Career Bridgers
A mobile app designed to help students get ahead in their careers.
Career Bridgers aims to offers courses along with freelancing projects so that students can learn, get work experience, and make money at the same time.
Challenge
The idea of Career Bridgers surfaced while talking to a few online learners who expressed that although they are eager to learn and get ahead in their careers, they often find it difficult to complete their courses. Many online courses offer abundance of learning material, but students tend to find it hard to feel a sense of purpose without any applied knowledge, leading to the abandonment of the entire course before completion.
How might we make learners feel proud of what they have accomplished at the end of a course?
Objective
Design a mobile app that allows students to work in jobs that coincides with the skills they are developing in their program.

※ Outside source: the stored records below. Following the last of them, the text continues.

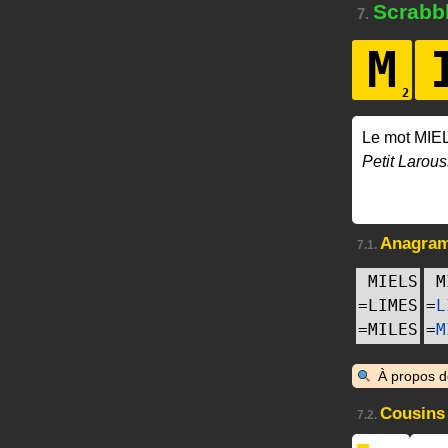
Scrabb
7.
M
Le mot MIEL
Petit Larous
Anagra
7.1.
MIELS
M
=
LIMES
=
L
=
MILES
=
M
À propos 
Cousins
7.2.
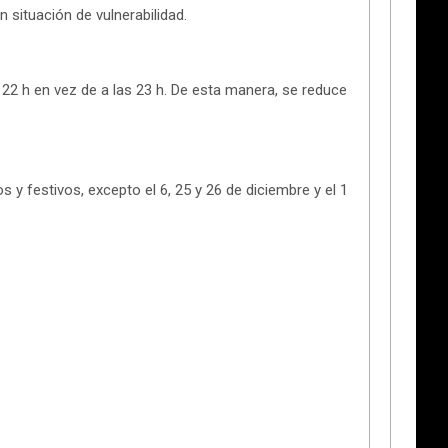
 situación de vulnerabilidad.
 22 h en vez de a las 23 h. De esta manera, se reduce
s y festivos, excepto el 6, 25 y 26 de diciembre y el 1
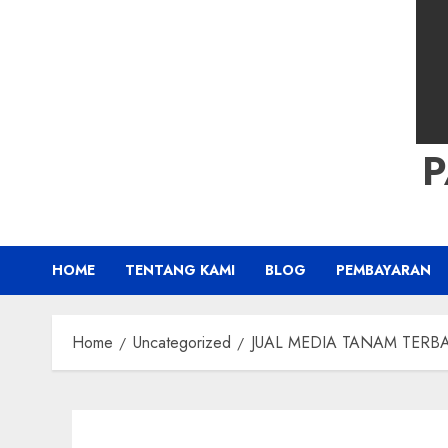
HOME
TENTANG KAMI
BLOG
PEMBAYARAN
Home
Uncategorized
JUAL MEDIA TANAM TERBAIK 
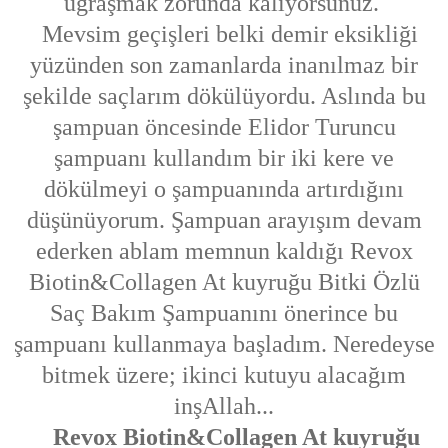
uğraşmak zorunda kalıyorsunuz.
Mevsim geçişleri belki demir eksikliği
yüzünden son zamanlarda inanılmaz bir
şekilde saçlarım dökülüyordu. Aslında bu
şampuan öncesinde Elidor Turuncu
şampuanı kullandım bir iki kere ve
dökülmeyi o şampuanında artırdığını
düşünüyorum. Şampuan arayışım devam
ederken ablam memnun kaldığı Revox
Biotin&Collagen At kuyruğu Bitki Özlü
Saç Bakım Şampuanını önerince bu
şampuanı kullanmaya başladım. Neredeyse
bitmek üzere; ikinci kutuyu alacağım
inşAllah...
Revox Biotin&Collagen At kuyruğu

Design a digital experience that is easy and delightful to use
Researching the problem space
There are numerous online learning resources that help individuals learn skills to further their career development. But majority of courses are not completed.
Research Goals
What makes a fulfilling online learning experience
What motivates them to complete a course
Why they’ve stopped the learning in the past
Interviewing users on their online learning experiences
“What causes someone to abandon an online course?” to answer this question, I conducted several interviews via Google Meet to learn about:
How an online course fits into their daily life and overall career objectives
How they prioritize their to dos
User interviews revealed two key insights:
Don’t see an immediate return in the learning
Users will prioritize activities in their day that has an immediate return in their career advancement. This makes it hard to dedicate themselves to an on going self directing learning course.

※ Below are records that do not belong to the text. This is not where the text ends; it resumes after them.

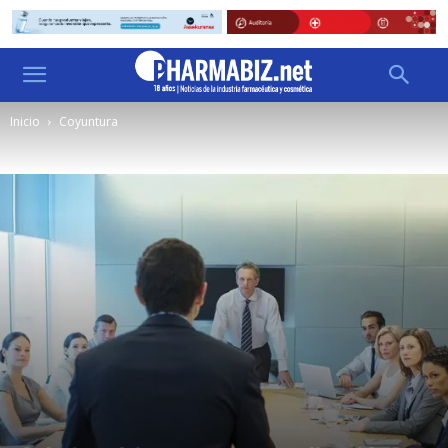
Inicio
Coyuntura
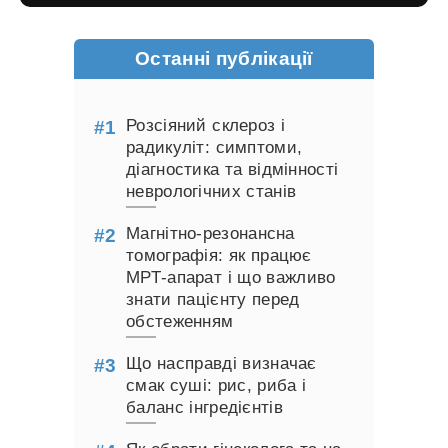
Останні публікації
Розсіяний склероз і
радикуліт: симптоми,
діагностика та відмінності
неврологічних станів
Магнітно-резонансна
томографія: як працює
МРТ-апарат і що важливо
знати пацієнту перед
обстеженням
Що насправді визначає
смак суші: рис, риба і
баланс інгредієнтів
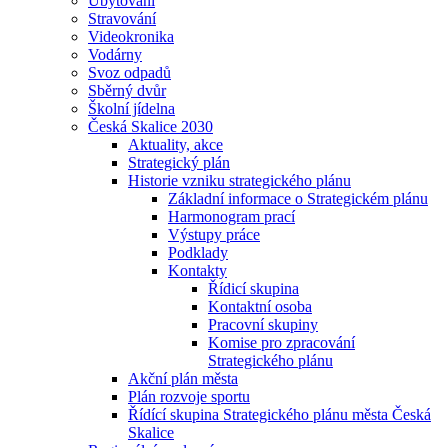
Ubytování
Stravování
Videokronika
Vodárny
Svoz odpadů
Sběrný dvůr
Školní jídelna
Česká Skalice 2030
Aktuality, akce
Strategický plán
Historie vzniku strategického plánu
Základní informace o Strategickém plánu
Harmonogram prací
Výstupy práce
Podklady
Kontakty
Řídicí skupina
Kontaktní osoba
Pracovní skupiny
Komise pro zpracování
Strategického plánu
Akční plán města
Plán rozvoje sportu
Řídící skupina Strategického plánu města Česká
Skalice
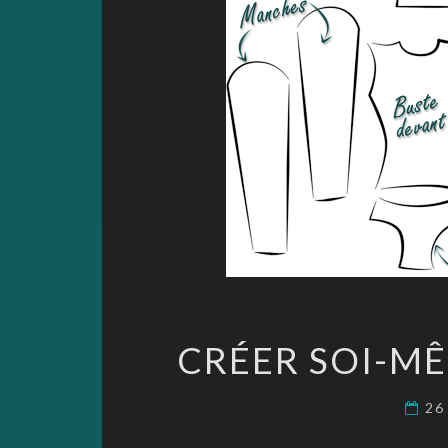
CRÉER SOI-MÊ
26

Lose motivation when there’s no applied knowledge
The course material becomes boring when the student isn’t able to apply their learning in real life projects.
“I enjoy learning, but I need something that will hold me accountable and that will allow me to have proven applied knowledge at the end of the course.” -M
User interview research shows that the average completion rate of online courses is as low as 3%
Building user empathy
The user interviews gave me a better understanding of who the users were and how they might use an online learning app. I focused on expanding those findings into concrete visualizations that would help me empathize with users and define the product.
Persona Development
Based on patterns from my user insights I developed two personas - a life style entrepreneur and aesthetician who is eager to continuously develop their skills through various self directing online learning and be able to apply their knowledge with engaging clients
“I would like to have proven applied knowledge by the end of a course, because credentials alone are not enough of a reward” -T
Design and Prototype
A linear approach was used in the design process. Given the limited time constraints, I extracted the main findings from my interviews and implemented features that had the highest priority. Career Bridgers’ main objective would be to allow users to find real work experience in relation to the skills that they are learning in their online courses.
Main app features that will help achieve this objective:
Search a job on the catalog or through a search function
Apply for the job
Submit deliverables for the job
Mid-Fidelity Wireframes
Key screens that will support these features:
Dashboard
Job catalog
Specific job detail screen
Using color and balance to portray Career Bridger’s brand values
Focusing on a light violet that portrays light heartedness with a contemporary feel, while projecting quality and trustworthiness. The ivory creates a harmonious counter balance to complement the violet.
Test and iterate
Five moderated usability tests were conducted through Google Meet. The objective of the test is to assess Career Bridger’s overall usability and effectiveness, to identify obstacles to completing vital tasks, overall pain points, and to identify participants’ impressions of using the product to complete key tasks.
Research Questions
How successfully are users able to find a specific job and sign up for it?
How do users feel about the amount of time and steps required to go through signing up and submitting a deliverable?
What steps do users take when searching for a job?
Tasks to Test:
Search for a job
Apply to a job
Submit a deliverable to a client
Challenges with testing:
The dashboard is more complicated than I imagined. Because it is such a central hub for many interactions, it had more room for differing interpretations.
There were very differing interpretations for the summary navigation on the dashboard.
Many didn’t think the summary navigation was clickable.
Once users clicked on the right button from the dashboard, the flows were very straight forward to every user.
Simplifying the naming conventions of key navigation buttons on the dashboard, here are the revisions:
Revisions and final wireframes
Original dashboard
Revised dashboard
Project Reflection
User testing shows that people like to feel a sense of familiarity and predictability. Users tend to prefer visual elements and written content that is presented with clarity and elements that they can recognize. The dashboard would need further testing before solidifying into higher fidelity. Priority should be put on items where there are completely different interpretations among users.
Next steps:
Test the main usage of the dashboard - card sorting activity for just the dashboard to get the best naming conventions and visual design choices
Linking skills learned in their courses to the job experience that they are applying for
Conduct additional interview to find out ways to bridge what the user is learning to the work experience in order to get the most satisfaction out of a learning journey
Conclusion:
While there are many factors that impact users’ satisfaction in their online learning journey, Career Bridgers can address the main issue driving low completion rates. By offering real job experience alongside their studies, students would be more inclined to continue their courses until the end.